= Roberta Seelinger Trites =

Roberta Seelinger Trites (born 1962) is a Distinguished Professor of English Literature at Illinois State University, specializing in children's literature.

Trites graduated from Texas A&M University in 1983, and earned a master's degree from the University of Texas at Dallas in 1985. She received her Ph.D. in 1991 from Baylor University with a dissertation entitled Twain's innocence, Clemens' experience : narrative inconsistencies in The Innocents Abroad under the direction of James R. LeMaster. She joined the Illinois State faculty as an assistant professor in 1991,
and became Distinguished Professor in 2013.

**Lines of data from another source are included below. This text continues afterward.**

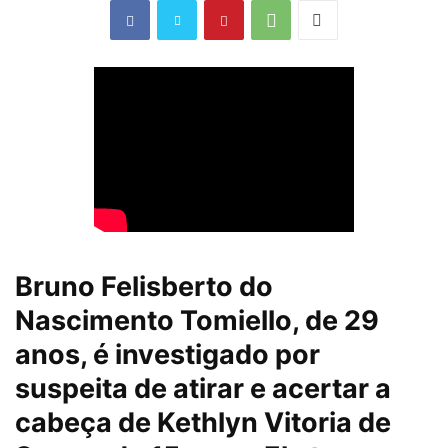
Bruno Felisberto do
Nascimento Tomiello, de 29
anos, é investigado por
suspeita de atirar e acertar a
cabeça de Kethlyn Vitoria de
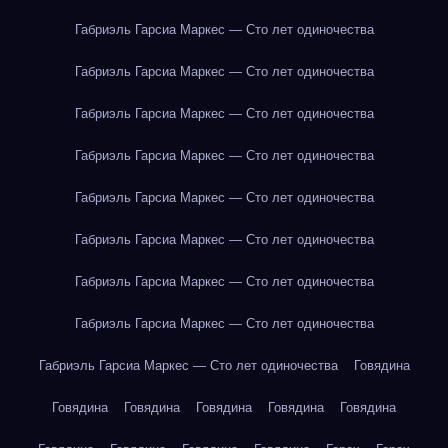
Габриэль Гарсиа Маркес — Сто лет одиночества
Габриэль Гарсиа Маркес — Сто лет одиночества
Габриэль Гарсиа Маркес — Сто лет одиночества
Габриэль Гарсиа Маркес — Сто лет одиночества
Габриэль Гарсиа Маркес — Сто лет одиночества
Габриэль Гарсиа Маркес — Сто лет одиночества
Габриэль Гарсиа Маркес — Сто лет одиночества
Габриэль Гарсиа Маркес — Сто лет одиночества
Габриэль Гарсиа Маркес — Сто лет одиночества
Говядина
Говядина
Говядина
Говядина
Говядина
Говядина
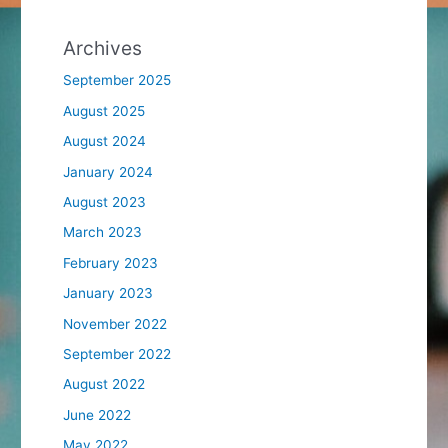
Archives
September 2025
August 2025
August 2024
January 2024
August 2023
March 2023
February 2023
January 2023
November 2022
September 2022
August 2022
June 2022
May 2022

She has written the following books:
- Waking Sleeping Beauty: Feminist Voices in Children's Novels (University of Iowa Press, 1997).

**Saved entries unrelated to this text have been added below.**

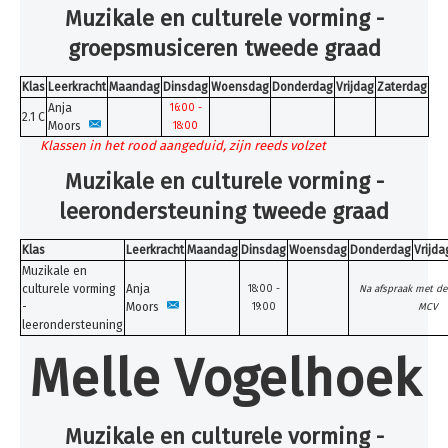
Inschrijven
Muzikale en culturele vorming -
groepsmusiceren tweede graad
Uurroosters 25-26
Uurroosters 26-27
Klas
Leerkracht
Maandag
Dinsdag
Woensdag
Donderdag
Vrijdag
Zaterdag
Anja
16:00 -
Contact
2.1 C
Moors
18:00
Klassen in het rood aangeduid, zijn reeds volzet
Projecten
Muzikale en culturele vorming -
Aanmelden
leerondersteuning tweede graad
Afwezigheden
Klas
Leerkracht
Maandag
Dinsdag
Woensdag
Donderdag
Vrijda
U bent hier:
Home
Uurroosters 26-27
Muzikale en
Muziek
culturele vorming
Anja
18:00 -
Na afspraak met de
-
Moors
19:00
MCV
leerondersteuning
Melle Vogelhoek
Muzikale en culturele vorming -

- Disturbing the Universe: Power and Repression in Adolescent Literature (University of Iowa Press, 1998). This book was awarded the Children's Literature Association book award in 2002.

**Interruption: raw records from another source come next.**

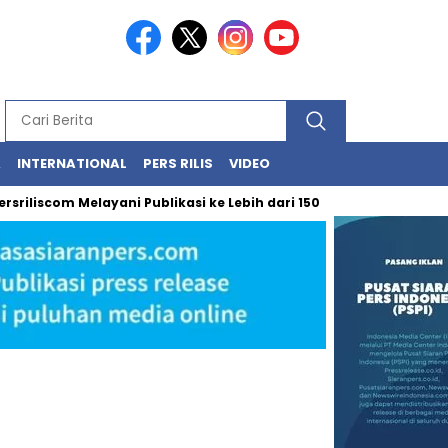
A
INTERNATIONAL
PERS RILIS
VIDEO
iscom Melayani Publikasi ke Lebih dari 150 Media Online Berbagai 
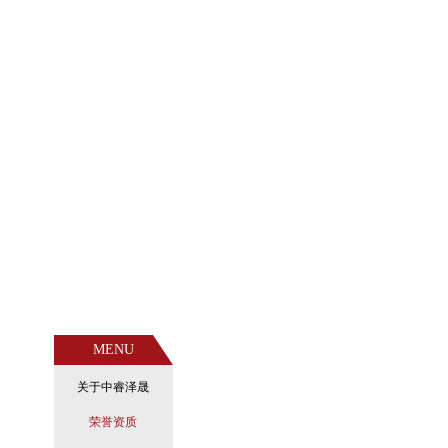
MENU
关于中睿泽晟
荣誉资质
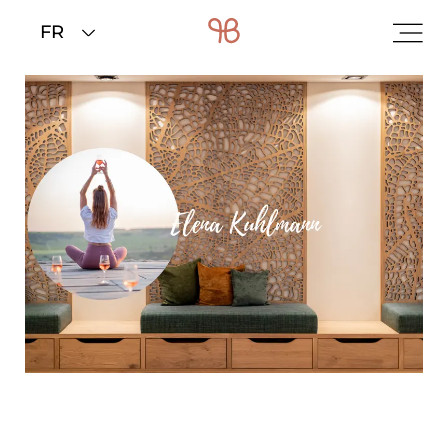
Home
>
Chambres et tarifs
>
Offres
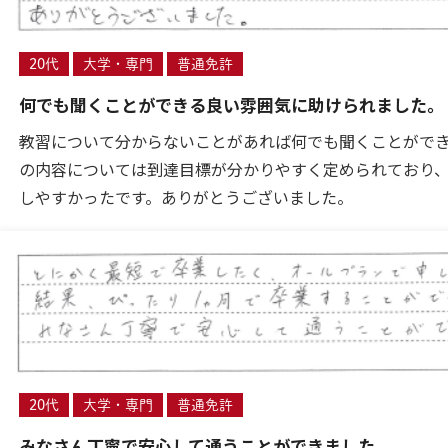
20代
大学・専門
普通免許
何でも聞くことができる良い雰囲気に助けられました。
教習について分からないことがあれば何でも聞くことがで
の内容については到達目標が分かりやすく定められており
しやすかったです。ありがとうございました。
20代
大学・専門
普通免許
みなさん丁寧で安心して通うことができました。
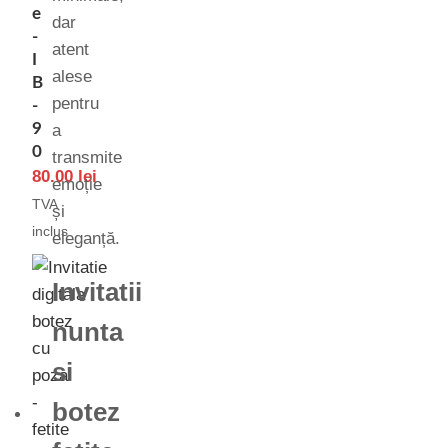
e
dar
-
atent
I
alese
B
pentru
-
9
a
0
transmite
80.00
lei
emoție
TVA
și
inclus
eleganță.
Invitatii
nunta
si
botez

- Twain, Alcott and the Birth of the Adolescent Reform Novel (University of Iowa Press, 2007).
- A Narrative Compass: Stories that Guide Women’s Lives (edited with Betsy Hearne, University of Iowa Press, 2009).
- Literary Conceptualizations of Growth: Metaphors and Cognition in Adolescent Literature (John Benjamins Publishing Co., 2014).

Trites is the winner of the 16th International Brothers Grimm Award of the International Institute for Children's Literature in Osaka, Japan, becoming the third American and the first American woman to win the award.